Many of today’s most effective specialty drugs are distributed through limited networks of specialty pharmacies, ranging in size from exclusive (one to two pharmacies) through limited small (two to five pharmacies) and limited large (six to 15 pharmacies). A new white paper from Avella Specialty Pharmacy reports that with 79.2% of manufacturers managing their specialty products through a limited distribution (LD) model, these LDs are shrinking even more, consisting of fewer pharmacies than they did just a decade ago.
Drug manufacturers are “carefully selecting pharmacies that have the expertise and capabilities needed to promote the best possible patient outcomes,” stated the report, titled “Limiting Distribution with Unlimited Potential,” which was released this week. “While limited distribution networks for these drugs used to commonly include upwards of 25 or 30 pharmacies, today they on average include one to three. Yet these small networks have launched many very successful drugs in the past decade.”
Despite this contraction, smaller, independent specialty pharmacies continue to make inroads into these LD networks. “In the past, it was typically large PBM [pharmacy benefit manager]-owned specialty pharmacies that got into most LD networks, but we’ve seen a shift in that paradigm in many areas, including oncology, inflammation and orphan disease states,” Eric Sredzinski, PharmD, Avella’s executive vice president for clinical affairs and quality assurance, told Specialty Pharmacy Continuum. “One of the first drugs for which we saw this was ibrutinib [Imbruvica, Johnson & Johnson/Pharmacyclics]. The manufacturer originally selected five non–PBM-owned specialty pharmacies for the LD network; it now includes four non–PBM-owned SPs. After that, we started seeing other manufacturers shifting those decisions and looking at non–PBM-owned specialty pharmacies.”
The report notes that manufacturers are looking for enhanced services that independent specialty pharmacies are able to provide to patients or providers, such as enhanced data capabilities and patient services.
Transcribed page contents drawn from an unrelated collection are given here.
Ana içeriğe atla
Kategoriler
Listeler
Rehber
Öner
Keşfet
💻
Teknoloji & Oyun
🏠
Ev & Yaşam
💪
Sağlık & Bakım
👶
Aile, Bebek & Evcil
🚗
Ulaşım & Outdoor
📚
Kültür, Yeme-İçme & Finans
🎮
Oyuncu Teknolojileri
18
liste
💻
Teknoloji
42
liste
“There are a number of key factors they’re looking for,” Dr. Sredzinski said. “Does the partner have a current relationship with providers, and a patient population already in that therapeutic category or something related to it, so they have contacts and expertise in managing those patients appropriately? Do they have good payor coverage across Medicare, Medicaid and commercial plans? Do they have the clinical infrastructure to manage patients, from pharmacists to technicians to nurses? Can they provide support services, such as financial assistance programs? And can they capture all the data to tell the story of what’s going on with the product throughout the drug’s life cycle?”
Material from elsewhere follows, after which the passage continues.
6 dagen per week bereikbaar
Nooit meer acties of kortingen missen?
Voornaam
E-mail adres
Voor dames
The LD market in specialty pharmacy is dynamic and will continue to evolve, Dr. Sredzinski said. “I do think the larger PBM-owned SPs are recognizing that they need to change their service models, which is good, because it’s all ultimately about the patient. The ball is in every specialty pharmacy’s court to show that they are differentiated, beyond just the minimum requirements manufacturers are asking for, including items and options they might not even have thought about yet.”